── Provided information ──

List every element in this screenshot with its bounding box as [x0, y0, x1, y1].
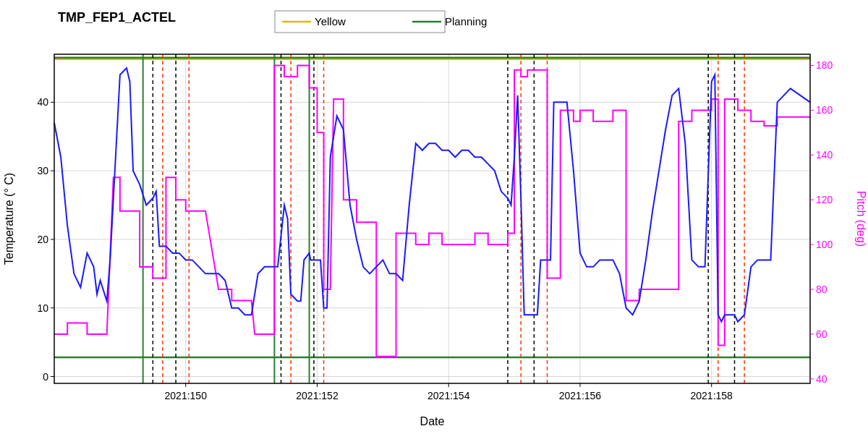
- chart-container: [0, 0, 868, 434]
- chart-canvas: [0, 0, 868, 434]
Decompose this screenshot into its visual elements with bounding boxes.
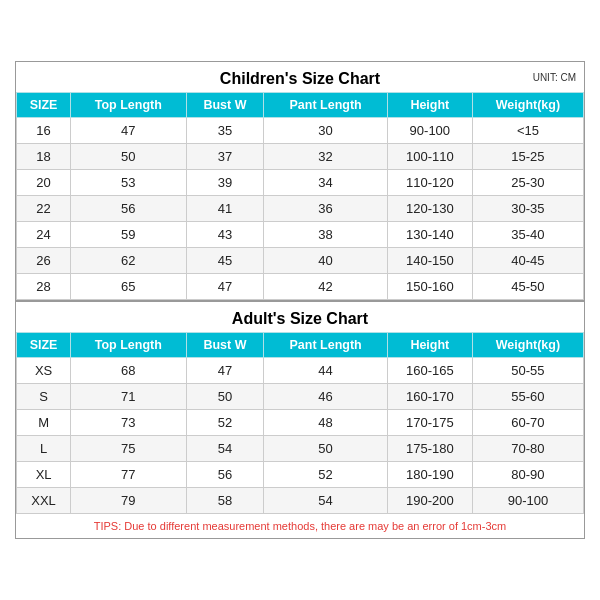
table-cell: 80-90 [472, 462, 583, 488]
table-row: 20533934110-12025-30 [17, 170, 584, 196]
table-cell: S [17, 384, 71, 410]
table-cell: 190-200 [387, 488, 472, 514]
table-cell: 22 [17, 196, 71, 222]
header-pant-length: Pant Length [264, 93, 387, 118]
table-cell: 150-160 [387, 274, 472, 300]
children-header-row: SIZE Top Length Bust W Pant Length Heigh… [17, 93, 584, 118]
table-cell: 110-120 [387, 170, 472, 196]
table-row: 1647353090-100<15 [17, 118, 584, 144]
table-row: 22564136120-13030-35 [17, 196, 584, 222]
tips-text: TIPS: Due to different measurement metho… [16, 514, 584, 538]
table-cell: L [17, 436, 71, 462]
children-table: SIZE Top Length Bust W Pant Length Heigh… [16, 92, 584, 300]
table-cell: 30-35 [472, 196, 583, 222]
table-row: XL775652180-19080-90 [17, 462, 584, 488]
table-cell: M [17, 410, 71, 436]
adult-table: SIZE Top Length Bust W Pant Length Heigh… [16, 332, 584, 514]
table-row: L755450175-18070-80 [17, 436, 584, 462]
table-row: S715046160-17055-60 [17, 384, 584, 410]
table-cell: <15 [472, 118, 583, 144]
table-cell: 40 [264, 248, 387, 274]
table-cell: 60-70 [472, 410, 583, 436]
table-cell: 56 [71, 196, 186, 222]
adult-header-row: SIZE Top Length Bust W Pant Length Heigh… [17, 333, 584, 358]
table-cell: 180-190 [387, 462, 472, 488]
table-cell: 54 [264, 488, 387, 514]
table-cell: XS [17, 358, 71, 384]
table-cell: 140-150 [387, 248, 472, 274]
adult-section-title: Adult's Size Chart [16, 300, 584, 332]
adult-header-size: SIZE [17, 333, 71, 358]
table-cell: 30 [264, 118, 387, 144]
table-cell: 45 [186, 248, 264, 274]
table-cell: 47 [186, 358, 264, 384]
table-cell: 32 [264, 144, 387, 170]
table-cell: 56 [186, 462, 264, 488]
adult-header-bust-w: Bust W [186, 333, 264, 358]
table-cell: 68 [71, 358, 186, 384]
table-cell: 77 [71, 462, 186, 488]
table-cell: 70-80 [472, 436, 583, 462]
table-cell: 16 [17, 118, 71, 144]
table-cell: 43 [186, 222, 264, 248]
table-cell: 38 [264, 222, 387, 248]
unit-label: UNIT: CM [533, 72, 576, 83]
table-row: 24594338130-14035-40 [17, 222, 584, 248]
table-cell: 75 [71, 436, 186, 462]
table-cell: 40-45 [472, 248, 583, 274]
table-cell: 28 [17, 274, 71, 300]
table-cell: 170-175 [387, 410, 472, 436]
chart-container: Children's Size Chart UNIT: CM SIZE Top … [15, 61, 585, 539]
table-cell: 20 [17, 170, 71, 196]
table-cell: 55-60 [472, 384, 583, 410]
table-cell: 175-180 [387, 436, 472, 462]
table-cell: 100-110 [387, 144, 472, 170]
table-cell: 34 [264, 170, 387, 196]
table-cell: 44 [264, 358, 387, 384]
table-cell: 39 [186, 170, 264, 196]
table-cell: 46 [264, 384, 387, 410]
table-cell: 160-170 [387, 384, 472, 410]
table-cell: 47 [186, 274, 264, 300]
table-row: 28654742150-16045-50 [17, 274, 584, 300]
table-cell: 15-25 [472, 144, 583, 170]
header-bust-w: Bust W [186, 93, 264, 118]
table-cell: 47 [71, 118, 186, 144]
header-size: SIZE [17, 93, 71, 118]
adult-title-text: Adult's Size Chart [232, 310, 368, 327]
table-cell: 73 [71, 410, 186, 436]
adult-header-pant-length: Pant Length [264, 333, 387, 358]
table-cell: 25-30 [472, 170, 583, 196]
adult-header-height: Height [387, 333, 472, 358]
table-cell: 54 [186, 436, 264, 462]
table-cell: 71 [71, 384, 186, 410]
table-cell: XL [17, 462, 71, 488]
adult-header-weight: Weight(kg) [472, 333, 583, 358]
table-row: 26624540140-15040-45 [17, 248, 584, 274]
table-cell: 36 [264, 196, 387, 222]
table-cell: 41 [186, 196, 264, 222]
table-cell: 42 [264, 274, 387, 300]
table-cell: 53 [71, 170, 186, 196]
table-cell: 65 [71, 274, 186, 300]
table-cell: 26 [17, 248, 71, 274]
table-cell: 52 [186, 410, 264, 436]
table-cell: 35-40 [472, 222, 583, 248]
table-row: XXL795854190-20090-100 [17, 488, 584, 514]
table-cell: 90-100 [387, 118, 472, 144]
table-row: M735248170-17560-70 [17, 410, 584, 436]
children-title-text: Children's Size Chart [220, 70, 380, 87]
table-cell: 50 [71, 144, 186, 170]
table-cell: 58 [186, 488, 264, 514]
table-row: XS684744160-16550-55 [17, 358, 584, 384]
header-top-length: Top Length [71, 93, 186, 118]
table-cell: XXL [17, 488, 71, 514]
adult-header-top-length: Top Length [71, 333, 186, 358]
table-cell: 45-50 [472, 274, 583, 300]
table-cell: 52 [264, 462, 387, 488]
table-cell: 37 [186, 144, 264, 170]
table-cell: 50 [264, 436, 387, 462]
table-cell: 35 [186, 118, 264, 144]
table-cell: 50 [186, 384, 264, 410]
table-cell: 59 [71, 222, 186, 248]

───

What you should do »
If a line in the records above contains the string "screenshot", copy that line out.

Response to the exercise »
List every element in this screenshot with its bounding box as [x0, y0, x1, y1].
Decompose this screenshot into its visual elements with bounding boxes.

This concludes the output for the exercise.